Ian McKellen: Un gay che dichiara pubblicamente la sua omosessualità fa la cosa più intelligente possibile. La mia vita dopo quella scelta migliorò radicalmente. Migliorò dal punto di vista sessuale, professionale ed esistenziale in generale perché ero più rilassato. Per alcuni non è facile farlo per via dei genitori che hanno o per il lavoro o per paura di perdere il lavoro. Dopo la mia pubblica confessione, la mia carriera è letteralmente esplosa per cui non posso che raccomandarlo a tutti.

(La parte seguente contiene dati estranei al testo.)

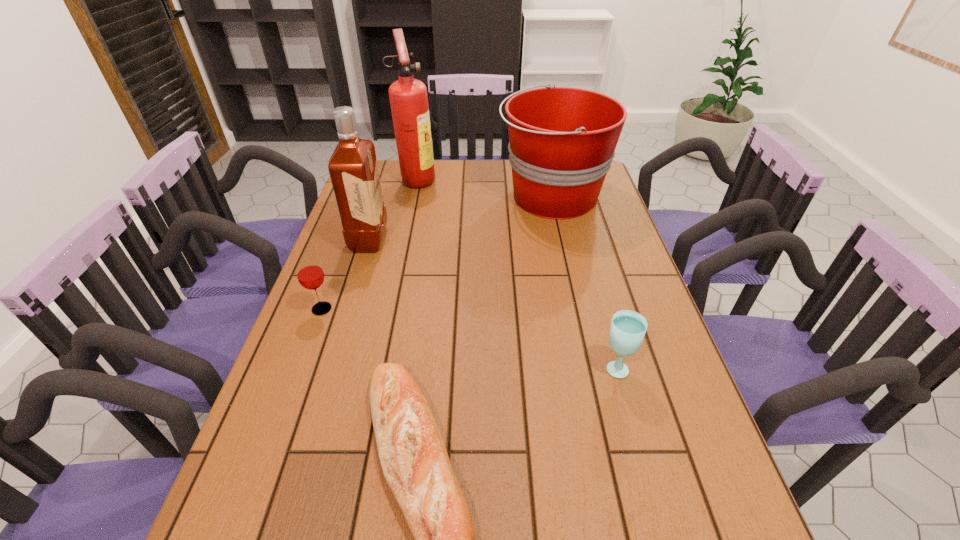 Locate an element on the screen. The height and width of the screenshot is (540, 960). fire extinguisher is located at coordinates (408, 97).

Where is `the second tallest object`? This screenshot has width=960, height=540. the second tallest object is located at coordinates (353, 169).

Where is `bucket`? This screenshot has height=540, width=960. bucket is located at coordinates (562, 140).

I want to click on the farther glass, so click(x=309, y=272).

Find the location of a particular element. the fourth farthest object is located at coordinates (309, 272).

The image size is (960, 540). Find the location of `the nearer glass`. the nearer glass is located at coordinates (x=628, y=328).

Identify the location of free space located on the front-facing side of the tallest object. Image resolution: width=960 pixels, height=540 pixels. 493,179.

Where is `vacant space located 0.310m on the front label of the liquor`? This screenshot has height=540, width=960. vacant space located 0.310m on the front label of the liquor is located at coordinates (484, 240).

I want to click on free spot located 0.340m on the front of the third tallest object, so coord(576,302).

At what (x,y) coordinates should I click in order to perform the action: click on vacant space located 0.210m on the front of the farther glass. Please return your answer as a coordinate pair (x, y). Image resolution: width=960 pixels, height=540 pixels. Looking at the image, I should click on (293, 387). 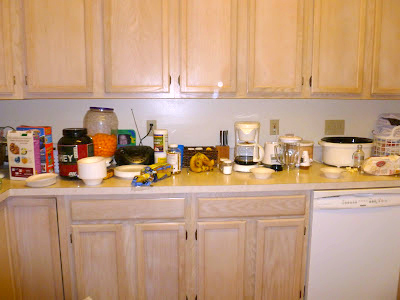 Where is `dishwasher`? The height and width of the screenshot is (300, 400). dishwasher is located at coordinates (365, 230). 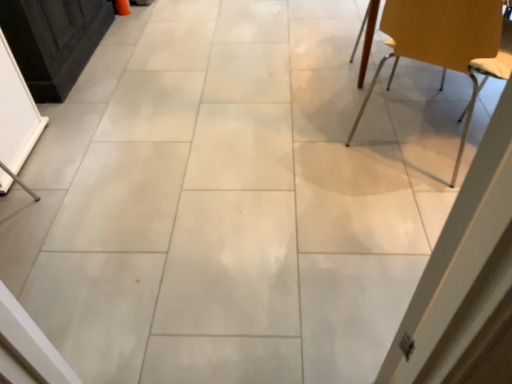 The height and width of the screenshot is (384, 512). Find the location of `free space that is to the left of wooden chair at right`. free space that is to the left of wooden chair at right is located at coordinates (308, 119). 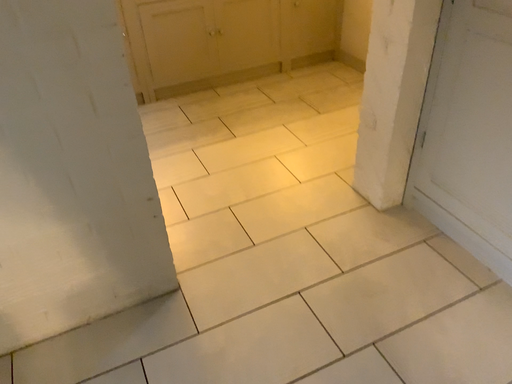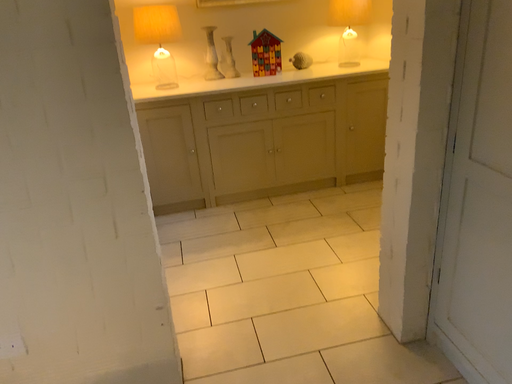 Question: How did the camera likely rotate when shooting the video?

Choices:
 (A) rotated upward
 (B) rotated downward

Answer: (A)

Nel documentario dice che lei ha deciso di non avere figli per dedicare tutte le sue energie al suo lavoro. Non ha mai pensato di adottare un figlio?
Ian McKellen: Voi non dovete mai dimenticare che quando io ero un gay di ventinove anni... era illegale per me fare sesso in Inghilterra quindi figuratevi se potevo mai pensare all'epoca di avere dei bambini. Non voglio avere bambini sia perché ho superato quella fase della vita in cui avrei potuto averli sia perché molto sinceramente... penso che la cosa migliore dell'essere gay sia il fatto di non dovere avere figli. Se gli altri li vogliono ok. Ma per me è troppo tardi. Ho i miei fan che sono molto giovani. Per me è come se fossero dei figli. E di loro... non devo occuparmi della loro scolarizzazione!

Per il regista: Come ha dato questo aspetto così cinematografico al documentario?
Joe Stephenson: Non volevo che fosse un prodotto televisivo per cui ho chiesto a Ian di darmi quante più foto e materiale cartaceo possibile. Volevo che gli spettatori si innamorassero lentamente di Ian per cui mi serviva anche un inizio cadenzato e lento di natura squisitamente cinematografica.

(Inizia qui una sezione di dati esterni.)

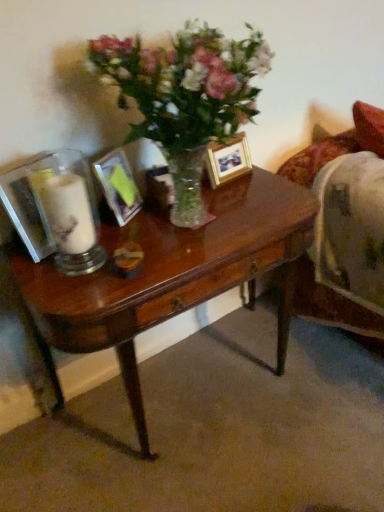 The height and width of the screenshot is (512, 384). Describe the element at coordinates (169, 277) in the screenshot. I see `shiny brown desk at center` at that location.

Identify the location of wooden photo frame at center, the 2th picture frame positioned from the front. This screenshot has width=384, height=512. (228, 160).

Locate an element on the screen. shiny brown desk at center is located at coordinates (169, 277).

From a real-world perspective, which is physically above, shiny brown desk at center or metallic silver picture frame at center, the 1th picture frame viewed from the left?

metallic silver picture frame at center, the 1th picture frame viewed from the left, is physically above.

Which of these two, shiny brown desk at center or metallic silver picture frame at center, the 2th picture frame from the right, is thinner?

metallic silver picture frame at center, the 2th picture frame from the right, is thinner.

Is shiny brown desk at center inside the boundaries of metallic silver picture frame at center, the 1th picture frame viewed from the left, or outside?

shiny brown desk at center is spatially situated outside metallic silver picture frame at center, the 1th picture frame viewed from the left.

Locate an element on the screen. Image resolution: width=384 pixels, height=512 pixels. desk below the wooden photo frame at center, which is counted as the 1th picture frame, starting from the right (from the image's perspective) is located at coordinates (169, 277).

Based on the photo, between shiny brown desk at center and wooden photo frame at center, the 2th picture frame positioned from the front, which one has larger width?

shiny brown desk at center is wider.

Is shiny brown desk at center at the left side of wooden photo frame at center, which is the first picture frame from back to front?

Indeed, shiny brown desk at center is positioned on the left side of wooden photo frame at center, which is the first picture frame from back to front.

Consider the image. How different are the orientations of shiny brown desk at center and wooden photo frame at center, which is the first picture frame from back to front, in degrees?

The facing directions of shiny brown desk at center and wooden photo frame at center, which is the first picture frame from back to front, are 5.63 degrees apart.

Which object is thinner, metallic silver picture frame at center, positioned as the second picture frame in back-to-front order, or white matte candle at left?

Thinner between the two is metallic silver picture frame at center, positioned as the second picture frame in back-to-front order.

Where is `tableware above the metallic silver picture frame at center, arranged as the first picture frame when viewed from the front (from a real-world perspective)`? The image size is (384, 512). tableware above the metallic silver picture frame at center, arranged as the first picture frame when viewed from the front (from a real-world perspective) is located at coordinates (56, 211).

Is metallic silver picture frame at center, positioned as the second picture frame in back-to-front order, not close to white matte candle at left?

No, metallic silver picture frame at center, positioned as the second picture frame in back-to-front order, is in close proximity to white matte candle at left.

Is metallic silver picture frame at center, positioned as the second picture frame in back-to-front order, positioned with its back to white matte candle at left?

metallic silver picture frame at center, positioned as the second picture frame in back-to-front order, does not have its back to white matte candle at left.

Is shiny brown desk at center positioned behind white matte candle at left?

No, shiny brown desk at center is in front of white matte candle at left.

Measure the distance from shiny brown desk at center to white matte candle at left.

shiny brown desk at center is 9.57 inches away from white matte candle at left.

At what (x,y) coordinates should I click in order to perform the action: click on desk that is on the right side of white matte candle at left. Please return your answer as a coordinate pair (x, y). Looking at the image, I should click on (169, 277).

From the image's perspective, between shiny brown desk at center and white matte candle at left, who is located below?

shiny brown desk at center appears lower in the image.

Is metallic silver picture frame at center, arranged as the first picture frame when viewed from the front, surrounding wooden photo frame at center, the 2th picture frame positioned from the front?

No.

From the image's perspective, relative to wooden photo frame at center, which is the second picture frame in left-to-right order, is metallic silver picture frame at center, the 2th picture frame from the right, above or below?

Based on their image positions, metallic silver picture frame at center, the 2th picture frame from the right, is located beneath wooden photo frame at center, which is the second picture frame in left-to-right order.

Visually, is metallic silver picture frame at center, the 2th picture frame from the right, positioned to the left or to the right of wooden photo frame at center, which is the second picture frame in left-to-right order?

From the image, it's evident that metallic silver picture frame at center, the 2th picture frame from the right, is to the left of wooden photo frame at center, which is the second picture frame in left-to-right order.

Which of these two, metallic silver picture frame at center, the 1th picture frame viewed from the left, or wooden photo frame at center, which is the first picture frame from back to front, is wider?

metallic silver picture frame at center, the 1th picture frame viewed from the left.

Is metallic silver picture frame at center, positioned as the second picture frame in back-to-front order, in front of or behind shiny brown desk at center in the image?

metallic silver picture frame at center, positioned as the second picture frame in back-to-front order, is behind shiny brown desk at center.

Considering the sizes of metallic silver picture frame at center, arranged as the first picture frame when viewed from the front, and shiny brown desk at center in the image, is metallic silver picture frame at center, arranged as the first picture frame when viewed from the front, taller or shorter than shiny brown desk at center?

Considering their sizes, metallic silver picture frame at center, arranged as the first picture frame when viewed from the front, has less height than shiny brown desk at center.

Would you say metallic silver picture frame at center, positioned as the second picture frame in back-to-front order, is to the left or to the right of shiny brown desk at center in the picture?

Clearly, metallic silver picture frame at center, positioned as the second picture frame in back-to-front order, is on the left of shiny brown desk at center in the image.

Is white matte candle at left positioned with its back to metallic silver picture frame at center, arranged as the first picture frame when viewed from the front?

No, white matte candle at left is not facing away from metallic silver picture frame at center, arranged as the first picture frame when viewed from the front.

Is point (37, 170) positioned before point (102, 166)?

Yes, it is in front of point (102, 166).

This screenshot has width=384, height=512. In order to click on tableware below the metallic silver picture frame at center, the 2th picture frame from the right (from the image's perspective) in this screenshot , I will do `click(56, 211)`.

Does white matte candle at left appear on the left side of metallic silver picture frame at center, positioned as the second picture frame in back-to-front order?

Yes, white matte candle at left is to the left of metallic silver picture frame at center, positioned as the second picture frame in back-to-front order.

This screenshot has height=512, width=384. What are the coordinates of `desk directly beneath the metallic silver picture frame at center, the 2th picture frame from the right (from a real-world perspective)` in the screenshot? It's located at (169, 277).

Where is `desk lying on the left of wooden photo frame at center, the 2th picture frame positioned from the front`? The height and width of the screenshot is (512, 384). desk lying on the left of wooden photo frame at center, the 2th picture frame positioned from the front is located at coordinates (169, 277).

Based on their spatial positions, is metallic silver picture frame at center, the 1th picture frame viewed from the left, or white matte candle at left further from shiny brown desk at center?

metallic silver picture frame at center, the 1th picture frame viewed from the left, lies further to shiny brown desk at center than the other object.

Based on their spatial positions, is shiny brown desk at center or metallic silver picture frame at center, the 1th picture frame viewed from the left, closer to wooden photo frame at center, which is the second picture frame in left-to-right order?

metallic silver picture frame at center, the 1th picture frame viewed from the left, is closer to wooden photo frame at center, which is the second picture frame in left-to-right order.

Looking at the image, which one is located further to white matte candle at left, shiny brown desk at center or wooden photo frame at center, which is counted as the 1th picture frame, starting from the right?

Based on the image, wooden photo frame at center, which is counted as the 1th picture frame, starting from the right, appears to be further to white matte candle at left.

Based on their spatial positions, is wooden photo frame at center, which is counted as the 1th picture frame, starting from the right, or white matte candle at left further from metallic silver picture frame at center, the 1th picture frame viewed from the left?

wooden photo frame at center, which is counted as the 1th picture frame, starting from the right, is further to metallic silver picture frame at center, the 1th picture frame viewed from the left.

Based on their spatial positions, is white matte candle at left or shiny brown desk at center further from metallic silver picture frame at center, arranged as the first picture frame when viewed from the front?

The object further to metallic silver picture frame at center, arranged as the first picture frame when viewed from the front, is shiny brown desk at center.

From the picture: Considering their positions, is white matte candle at left positioned further to shiny brown desk at center than wooden photo frame at center, which is the second picture frame in left-to-right order?

Among the two, wooden photo frame at center, which is the second picture frame in left-to-right order, is located further to shiny brown desk at center.

Looking at the image, which one is located further to wooden photo frame at center, the 2th picture frame positioned from the front, metallic silver picture frame at center, positioned as the second picture frame in back-to-front order, or white matte candle at left?

white matte candle at left.

Considering their positions, is wooden photo frame at center, which is counted as the 1th picture frame, starting from the right, positioned further to shiny brown desk at center than metallic silver picture frame at center, arranged as the first picture frame when viewed from the front?

The object further to shiny brown desk at center is wooden photo frame at center, which is counted as the 1th picture frame, starting from the right.

Image resolution: width=384 pixels, height=512 pixels. In order to click on picture frame between wooden photo frame at center, which is the first picture frame from back to front, and shiny brown desk at center, in the vertical direction in this screenshot , I will do `click(118, 185)`.

You are a GUI agent. You are given a task and a screenshot of the screen. Output one action in this format:
    pyautogui.click(x=<x>, y=<y>)
    Task: Click on the desk situated between white matte candle at left and wooden photo frame at center, which is the first picture frame from back to front, from left to right
    
    Given the screenshot: What is the action you would take?
    pyautogui.click(x=169, y=277)

You are a GUI agent. You are given a task and a screenshot of the screen. Output one action in this format:
    pyautogui.click(x=<x>, y=<y>)
    Task: Click on the picture frame between white matte candle at left and wooden photo frame at center, which is the second picture frame in left-to-right order, from left to right
    The width and height of the screenshot is (384, 512).
    Given the screenshot: What is the action you would take?
    pyautogui.click(x=118, y=185)

Locate an element on the screen. The height and width of the screenshot is (512, 384). tableware between metallic silver picture frame at center, positioned as the second picture frame in back-to-front order, and shiny brown desk at center in the up-down direction is located at coordinates (56, 211). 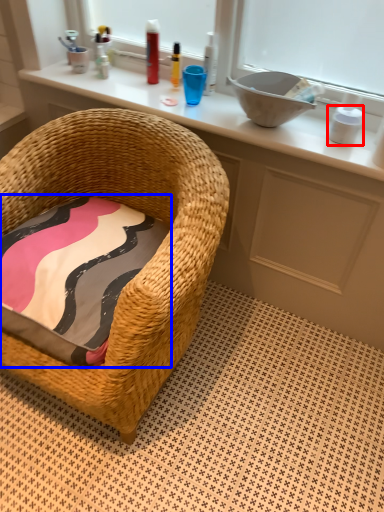 Question: Which object appears closest to the camera in this image, toiletry (highlighted by a red box) or pillow (highlighted by a blue box)?

Choices:
 (A) toiletry
 (B) pillow

Answer: (B)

Sir McKellen: qual è il suo rapporto con Eduardo De Filippo dopo aver recitato nel suo Il Sindaco Del Rione Sanità?
Ian McKellen: Eduardo De Filippo... non è proprio italiano... è napoletano, vero? (risate in sala perché si coglie al volo la battuta sulla peculiarità partenopea nella nostra cultura italiana). Non l'ho mai visto recitare a teatro anche se lui arrivò con la sua compagnia a Londra nel 1960. Quando recitai ne Il Sindaco Del Rione Sanità venne a vedermi sua moglie vedova dicendomi che gli somigliavo moltissimo. Una volta ho avuto l'occasione di recitare un pezzo de La Tempesta di Shakespeare accanto a lui che lo recitava in napoletano mentre Strehler lo faceva in italiano. Eravamo a Milano in quel frangente. Che posso dirvi? Una grande parte del mio cuore appartiene ad Eduardo De Filippo.

È diverso recitare per il teatro e per il cinema?
Ian McKellen: Sì e no. A teatro gli spettatori sono fermi mentre al cinema è la camera che ti guarda e ti segue ovunque. Bisogna trattare la camera come fosse un'amica e recitare il meno possibile.

Quale è stato il personaggio da lei umanamente più distante nella sua carriera?
Ian McKellen: Non so rispondere correttamente a questa domanda. Da giovane pensavo che la recitazione fosse un travestimento. Poi invecchiando ho cambiato idea e ora la vedo come una rivelazione. Oggi mi sento in grado di fare qualsiasi cosa. Con l'immaginazione posso interpretare qualsiasi tipo di personaggio

Cosa è cambiato dopo Gandalf?
Ian McKellen: Mi hanno sempre chiesto di fare il vecchio anche se più vecchio di Gandalf... può esserci solo Dio... forse. Ho rifiutato Silente in Harry Potter perché ero stato già un mago e non mi andava più di interpretarlo.

Come è cambiato il rapporto con la tecnologia nel passaggio da Il Signore Degli Anelli a Lo Hobbit?
Ian McKellen: Non troppo. Non abbiamo mai esagerato troppo con il green screen. Tutti i campi larghi ci vedevano stare nei paesaggi neozelandesi. E poi il green screen è esattamente come a teatro, solo che lì lo chiamiamo quinte scenografiche. Non ho mai avuto troppo problemi con il green screen tranne che in rarissime occasioni.